Data items =
________________________

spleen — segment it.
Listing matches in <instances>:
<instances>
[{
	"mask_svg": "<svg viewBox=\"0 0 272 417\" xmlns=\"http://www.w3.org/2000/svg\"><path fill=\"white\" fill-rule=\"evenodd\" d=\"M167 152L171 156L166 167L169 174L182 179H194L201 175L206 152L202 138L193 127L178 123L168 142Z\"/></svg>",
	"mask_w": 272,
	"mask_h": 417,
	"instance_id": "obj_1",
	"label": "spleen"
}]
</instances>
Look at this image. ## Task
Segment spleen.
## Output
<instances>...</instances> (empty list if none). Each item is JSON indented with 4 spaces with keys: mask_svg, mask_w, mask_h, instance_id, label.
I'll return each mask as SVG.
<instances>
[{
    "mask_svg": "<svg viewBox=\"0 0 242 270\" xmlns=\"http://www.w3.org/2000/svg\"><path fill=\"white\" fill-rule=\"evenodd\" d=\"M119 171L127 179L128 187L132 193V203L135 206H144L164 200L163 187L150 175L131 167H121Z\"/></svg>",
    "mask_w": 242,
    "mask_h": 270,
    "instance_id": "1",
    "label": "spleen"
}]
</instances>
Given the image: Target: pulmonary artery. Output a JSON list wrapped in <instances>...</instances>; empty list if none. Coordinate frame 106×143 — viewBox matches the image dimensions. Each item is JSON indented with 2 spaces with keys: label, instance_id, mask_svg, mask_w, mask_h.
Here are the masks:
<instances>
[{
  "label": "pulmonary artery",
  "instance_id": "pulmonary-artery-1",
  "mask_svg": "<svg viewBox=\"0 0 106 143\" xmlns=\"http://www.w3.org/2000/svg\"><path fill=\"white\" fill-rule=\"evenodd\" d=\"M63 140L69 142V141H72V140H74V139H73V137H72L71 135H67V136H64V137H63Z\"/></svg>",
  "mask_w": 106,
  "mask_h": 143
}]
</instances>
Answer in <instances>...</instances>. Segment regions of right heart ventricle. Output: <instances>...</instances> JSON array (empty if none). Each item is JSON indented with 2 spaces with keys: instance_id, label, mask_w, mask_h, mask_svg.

________________________

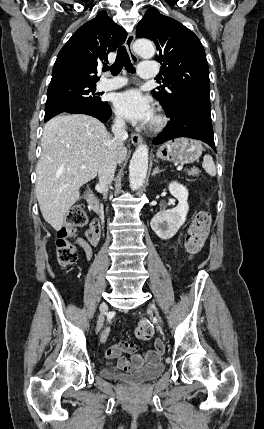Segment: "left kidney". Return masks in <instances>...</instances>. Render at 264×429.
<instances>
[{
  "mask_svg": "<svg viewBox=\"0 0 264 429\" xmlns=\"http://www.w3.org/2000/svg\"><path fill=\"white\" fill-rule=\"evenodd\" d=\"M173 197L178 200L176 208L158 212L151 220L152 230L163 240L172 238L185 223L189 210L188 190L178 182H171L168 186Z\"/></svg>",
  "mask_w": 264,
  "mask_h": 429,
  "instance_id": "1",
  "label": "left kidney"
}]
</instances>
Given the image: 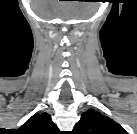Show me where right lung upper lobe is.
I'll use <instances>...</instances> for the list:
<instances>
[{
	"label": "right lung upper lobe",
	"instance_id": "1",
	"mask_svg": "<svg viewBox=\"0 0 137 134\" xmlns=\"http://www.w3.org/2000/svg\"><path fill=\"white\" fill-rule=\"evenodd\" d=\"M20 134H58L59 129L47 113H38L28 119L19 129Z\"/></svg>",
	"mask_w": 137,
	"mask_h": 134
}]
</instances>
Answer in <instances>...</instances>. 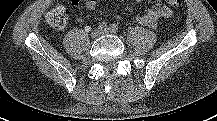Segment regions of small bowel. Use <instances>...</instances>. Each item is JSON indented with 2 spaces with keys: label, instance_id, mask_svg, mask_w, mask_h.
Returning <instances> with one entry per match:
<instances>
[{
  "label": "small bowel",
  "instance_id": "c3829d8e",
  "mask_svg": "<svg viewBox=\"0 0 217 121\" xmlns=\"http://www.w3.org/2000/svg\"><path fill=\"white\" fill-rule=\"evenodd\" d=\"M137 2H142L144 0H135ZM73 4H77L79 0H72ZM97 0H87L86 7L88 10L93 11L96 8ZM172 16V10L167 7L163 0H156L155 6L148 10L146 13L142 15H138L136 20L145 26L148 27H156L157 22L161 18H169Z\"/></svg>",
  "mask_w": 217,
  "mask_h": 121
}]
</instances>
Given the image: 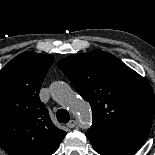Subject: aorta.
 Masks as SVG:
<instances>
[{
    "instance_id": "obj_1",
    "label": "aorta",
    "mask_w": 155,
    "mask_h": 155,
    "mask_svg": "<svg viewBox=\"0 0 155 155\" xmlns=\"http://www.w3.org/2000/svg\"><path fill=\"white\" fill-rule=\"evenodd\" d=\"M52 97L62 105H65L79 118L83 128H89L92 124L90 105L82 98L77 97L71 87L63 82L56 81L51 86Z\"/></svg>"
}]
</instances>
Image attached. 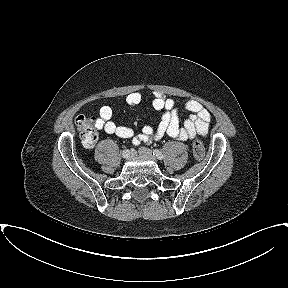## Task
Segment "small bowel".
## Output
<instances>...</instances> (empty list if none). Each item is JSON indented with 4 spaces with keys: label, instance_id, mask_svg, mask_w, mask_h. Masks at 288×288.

________________________

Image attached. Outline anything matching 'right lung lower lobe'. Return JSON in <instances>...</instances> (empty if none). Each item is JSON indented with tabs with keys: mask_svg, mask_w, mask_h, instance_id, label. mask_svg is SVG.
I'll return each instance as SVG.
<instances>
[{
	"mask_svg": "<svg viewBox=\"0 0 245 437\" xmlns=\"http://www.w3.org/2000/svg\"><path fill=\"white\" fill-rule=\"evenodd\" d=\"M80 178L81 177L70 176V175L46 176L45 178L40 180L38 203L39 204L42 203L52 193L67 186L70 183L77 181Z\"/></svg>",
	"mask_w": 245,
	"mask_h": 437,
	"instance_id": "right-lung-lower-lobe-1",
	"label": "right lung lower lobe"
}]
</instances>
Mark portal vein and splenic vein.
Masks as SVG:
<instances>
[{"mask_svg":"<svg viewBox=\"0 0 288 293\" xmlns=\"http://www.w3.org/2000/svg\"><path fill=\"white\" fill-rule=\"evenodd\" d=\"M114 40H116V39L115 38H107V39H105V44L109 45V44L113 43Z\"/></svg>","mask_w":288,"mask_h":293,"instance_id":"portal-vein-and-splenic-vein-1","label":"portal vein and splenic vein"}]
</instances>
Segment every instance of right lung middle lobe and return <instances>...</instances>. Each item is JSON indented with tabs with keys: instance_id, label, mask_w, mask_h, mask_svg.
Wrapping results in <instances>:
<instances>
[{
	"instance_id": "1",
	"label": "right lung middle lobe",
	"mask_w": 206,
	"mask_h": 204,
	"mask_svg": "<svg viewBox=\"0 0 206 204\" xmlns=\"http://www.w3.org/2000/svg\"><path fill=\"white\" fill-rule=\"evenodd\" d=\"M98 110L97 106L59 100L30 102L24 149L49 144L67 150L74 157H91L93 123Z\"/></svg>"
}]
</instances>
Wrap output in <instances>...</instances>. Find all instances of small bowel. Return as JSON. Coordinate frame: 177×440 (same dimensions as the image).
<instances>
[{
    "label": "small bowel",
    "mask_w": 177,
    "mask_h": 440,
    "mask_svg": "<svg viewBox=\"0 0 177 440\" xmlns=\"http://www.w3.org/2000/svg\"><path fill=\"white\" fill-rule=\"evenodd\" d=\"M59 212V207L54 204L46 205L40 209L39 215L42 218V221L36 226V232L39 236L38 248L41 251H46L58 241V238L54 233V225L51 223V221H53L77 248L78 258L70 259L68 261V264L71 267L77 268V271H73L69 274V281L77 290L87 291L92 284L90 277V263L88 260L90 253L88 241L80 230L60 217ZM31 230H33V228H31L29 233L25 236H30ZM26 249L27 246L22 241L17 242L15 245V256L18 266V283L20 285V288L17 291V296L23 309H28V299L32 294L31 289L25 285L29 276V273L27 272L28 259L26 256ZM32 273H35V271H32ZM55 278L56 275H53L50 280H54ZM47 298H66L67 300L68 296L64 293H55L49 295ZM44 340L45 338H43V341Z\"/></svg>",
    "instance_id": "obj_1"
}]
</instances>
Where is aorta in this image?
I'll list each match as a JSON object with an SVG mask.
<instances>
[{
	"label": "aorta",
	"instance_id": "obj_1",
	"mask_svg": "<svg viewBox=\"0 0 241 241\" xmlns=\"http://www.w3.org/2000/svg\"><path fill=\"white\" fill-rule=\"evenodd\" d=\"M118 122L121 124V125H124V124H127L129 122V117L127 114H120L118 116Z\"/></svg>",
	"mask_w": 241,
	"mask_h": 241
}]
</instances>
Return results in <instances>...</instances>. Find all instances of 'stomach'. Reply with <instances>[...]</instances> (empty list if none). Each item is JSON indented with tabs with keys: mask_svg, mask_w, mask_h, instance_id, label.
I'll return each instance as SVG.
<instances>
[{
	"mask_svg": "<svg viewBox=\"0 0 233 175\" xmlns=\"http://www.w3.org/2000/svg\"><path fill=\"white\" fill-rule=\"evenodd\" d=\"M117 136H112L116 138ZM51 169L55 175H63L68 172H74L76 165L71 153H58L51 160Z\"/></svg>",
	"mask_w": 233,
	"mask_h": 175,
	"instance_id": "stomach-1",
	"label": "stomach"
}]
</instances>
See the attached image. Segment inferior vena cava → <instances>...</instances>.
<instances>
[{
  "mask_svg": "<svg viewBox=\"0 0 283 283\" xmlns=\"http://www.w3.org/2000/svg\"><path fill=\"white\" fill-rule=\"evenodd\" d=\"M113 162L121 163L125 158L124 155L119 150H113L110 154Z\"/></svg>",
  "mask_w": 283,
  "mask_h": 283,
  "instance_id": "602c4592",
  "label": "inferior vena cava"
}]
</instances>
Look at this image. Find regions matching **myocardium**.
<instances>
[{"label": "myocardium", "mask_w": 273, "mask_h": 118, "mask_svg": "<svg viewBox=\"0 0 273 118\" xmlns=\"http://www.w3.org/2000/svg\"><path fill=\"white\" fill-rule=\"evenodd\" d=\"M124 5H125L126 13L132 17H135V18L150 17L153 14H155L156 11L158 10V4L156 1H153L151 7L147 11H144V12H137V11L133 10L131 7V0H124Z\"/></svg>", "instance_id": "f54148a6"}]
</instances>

________________________

Task statement = Retype only the stretch of lines above starting at the one with "spleen — segment it." and stopping at the one with "Answer in <instances>...</instances>. Segment regions of right", exactly as written, with both kept.

Solution for this problem =
spleen — segment it.
Listing matches in <instances>:
<instances>
[{
	"mask_svg": "<svg viewBox=\"0 0 272 417\" xmlns=\"http://www.w3.org/2000/svg\"><path fill=\"white\" fill-rule=\"evenodd\" d=\"M167 152L171 156L166 167L169 174L182 179H194L201 175L206 152L202 138L193 127L178 123L168 142Z\"/></svg>",
	"mask_w": 272,
	"mask_h": 417,
	"instance_id": "obj_1",
	"label": "spleen"
}]
</instances>
Look at this image. ## Task
Segment spleen.
## Output
<instances>...</instances> (empty list if none). Each item is JSON indented with 4 spaces with keys: mask_svg, mask_w, mask_h, instance_id, label.
I'll return each mask as SVG.
<instances>
[{
    "mask_svg": "<svg viewBox=\"0 0 242 270\" xmlns=\"http://www.w3.org/2000/svg\"><path fill=\"white\" fill-rule=\"evenodd\" d=\"M119 171L127 179L128 187L132 193V203L135 206H144L164 200L163 187L150 175L131 167H121Z\"/></svg>",
    "mask_w": 242,
    "mask_h": 270,
    "instance_id": "1",
    "label": "spleen"
}]
</instances>
Given the image: Target: pulmonary artery. Output a JSON list wrapped in <instances>...</instances>; empty list if none. Coordinate frame 106×143 — viewBox matches the image dimensions. Each item is JSON indented with 2 spaces with keys: label, instance_id, mask_svg, mask_w, mask_h.
Here are the masks:
<instances>
[{
  "label": "pulmonary artery",
  "instance_id": "pulmonary-artery-1",
  "mask_svg": "<svg viewBox=\"0 0 106 143\" xmlns=\"http://www.w3.org/2000/svg\"><path fill=\"white\" fill-rule=\"evenodd\" d=\"M63 140L69 142V141H72V140H74V139H73V137H72L71 135H67V136H64V137H63Z\"/></svg>",
  "mask_w": 106,
  "mask_h": 143
}]
</instances>
Answer in <instances>...</instances>. Segment regions of right heart ventricle. Output: <instances>...</instances> JSON array (empty if none). Each item is JSON indented with 2 spaces with keys: instance_id, label, mask_w, mask_h, mask_svg.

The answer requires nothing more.